Drop — Open Source
An open-source, self-hostable version of Drop with full model configurability: run it against local models via Ollama, or bring your own API keys for any provider.
The hackathon version of Drop worked as long as three API providers had active credits. This rebuild makes both paths equally valid: drop an OpenRouter key in .env.local and be generating in sixty seconds, or run Ollama locally and never touch a cloud API.
What It Does
Script generation. Paste a URL or a topic. Drop scrapes the content with Readability, sends it to an LLM to write a script, then synthesizes each line with a TTS backend and stitches it into a single audio file. The whole pipeline streams — you watch each stage complete in real time.
Monologue and dialogue. Toggle between two-host conversation and single-speaker narration from the toolbar.

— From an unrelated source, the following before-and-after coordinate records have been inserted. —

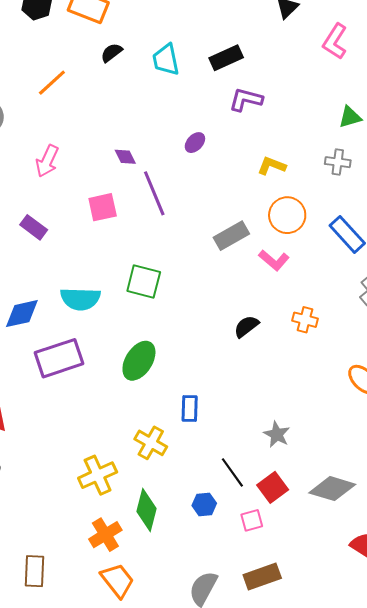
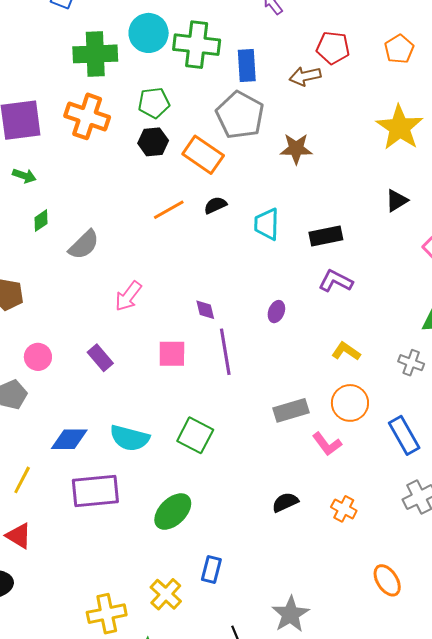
orange line: (52, 83) -> (169, 210), moved
purple ellipse: (195, 143) -> (276, 312), turned -35
gray star: (277, 434) -> (290, 614), size x1.4

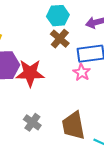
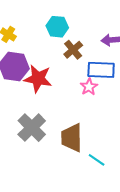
cyan hexagon: (58, 16) -> (57, 27), moved
gray cross: (32, 122) -> (32, 128), size x1.6

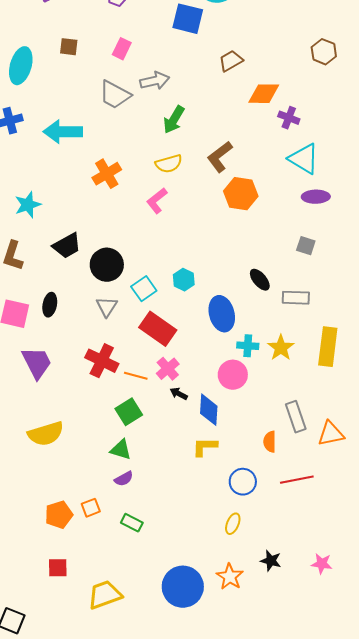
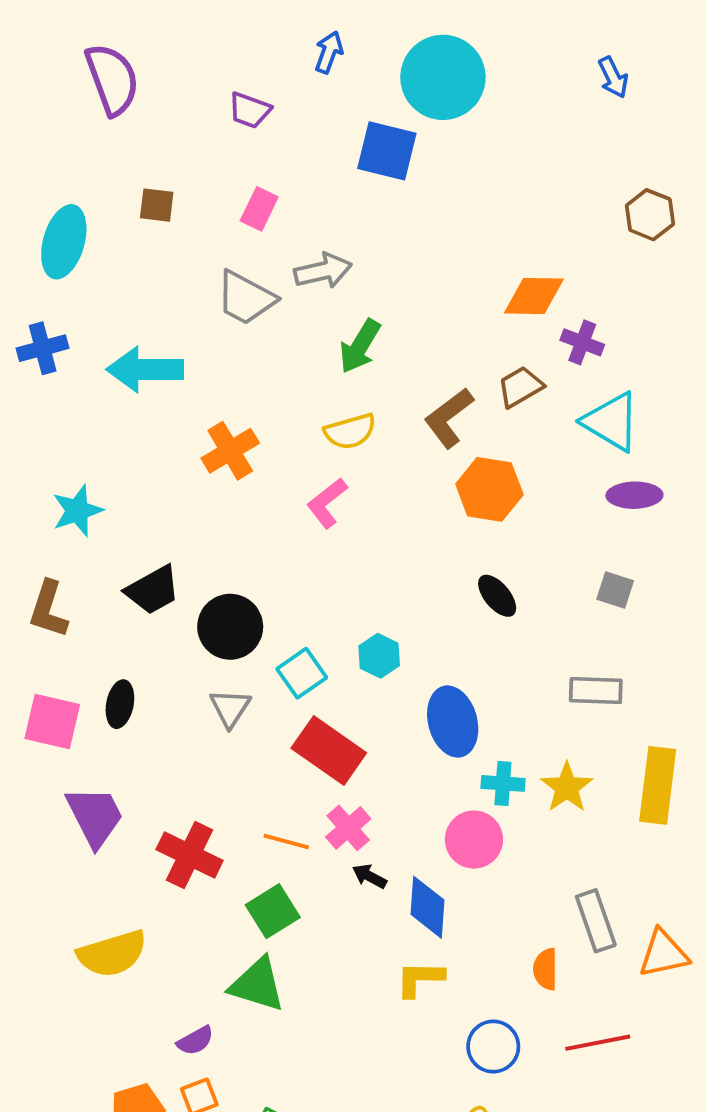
brown trapezoid: (231, 61) -> (520, 387), moved
black ellipse: (260, 280) -> (497, 596), moved
red cross: (102, 361) -> (190, 855), moved
green triangle: (121, 450) -> (257, 985), size x1.4
purple semicircle: (124, 479) -> (195, 1041), moved

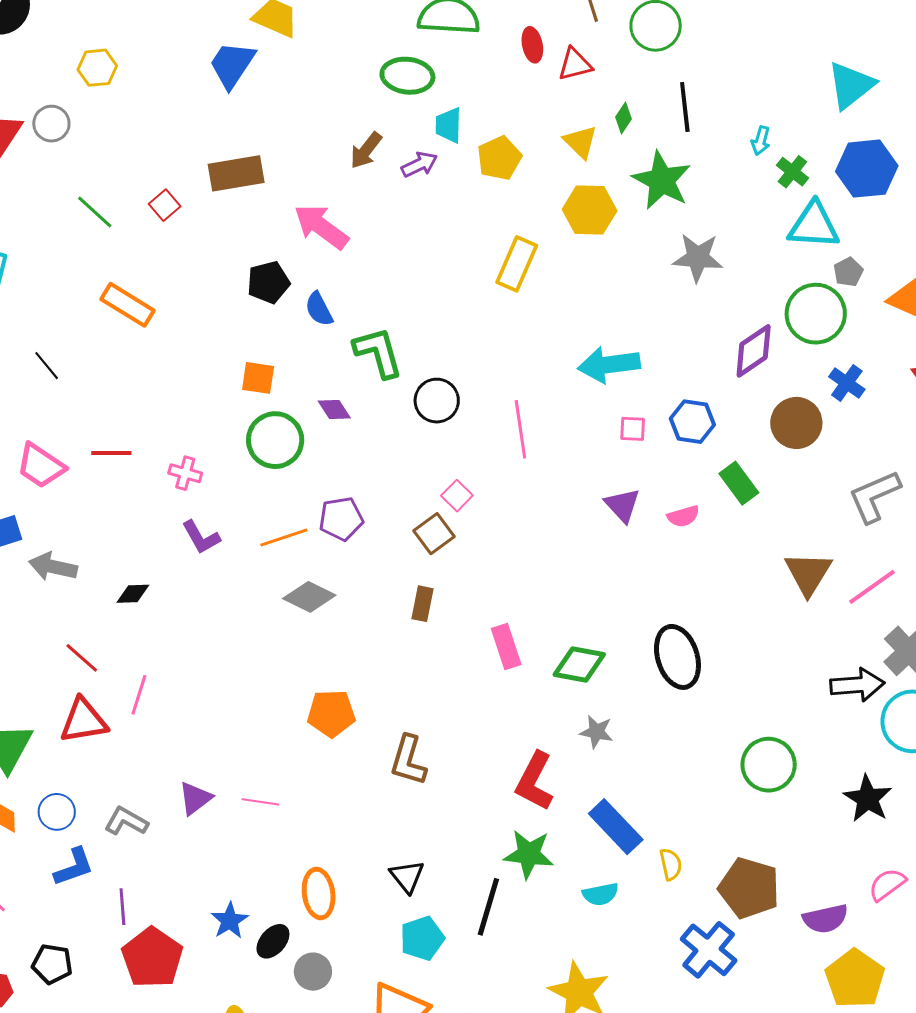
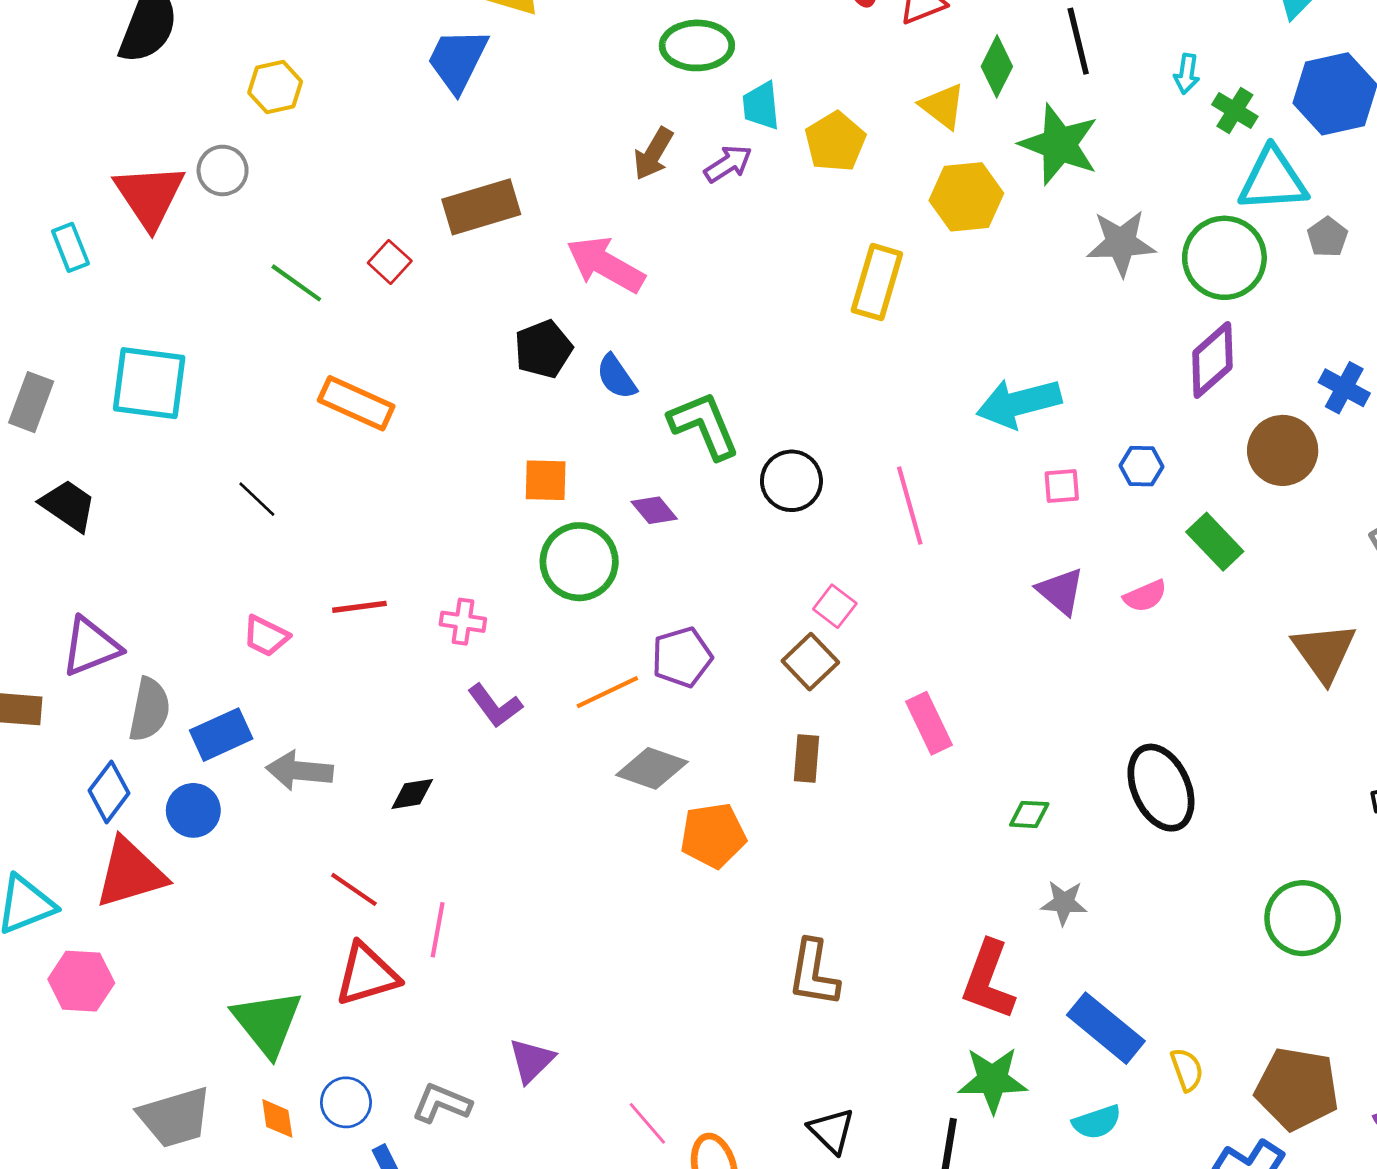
green diamond: (624, 118) -> (997, 66), size x1.4
green circle: (816, 314) -> (1224, 258), moved
blue hexagon: (692, 422) -> (1142, 466), size x0.7
pink trapezoid: (41, 466) -> (266, 636), size x0.7
pink rectangle: (506, 647) -> (929, 723), moved
green diamond: (579, 665) -> (1029, 814), size x0.6
orange pentagon: (331, 713) -> (713, 835), moved
pink line: (260, 802) -> (647, 1123), moved, turned 48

The prompt system branches accordingly.
Generation lengths. Five options: 1, 5, 10, 30 minutes, or custom. Long episodes use a sliding-window approach, chaining multiple LLM calls so there's no artificial cap.
LLM cascade. Four backends: Ollama, OpenRouter, Featherless, Claude Haiku. Auto mode tries them in a configurable order and falls through to the next if one fails or isn't configured. A warning indicator flags misconfigured backends before you hit Generate.
Voice cloning. Upload a WAV or record from the microphone, and the local TTS backend clones that voice nearly instantly. Voice state persists between server restarts.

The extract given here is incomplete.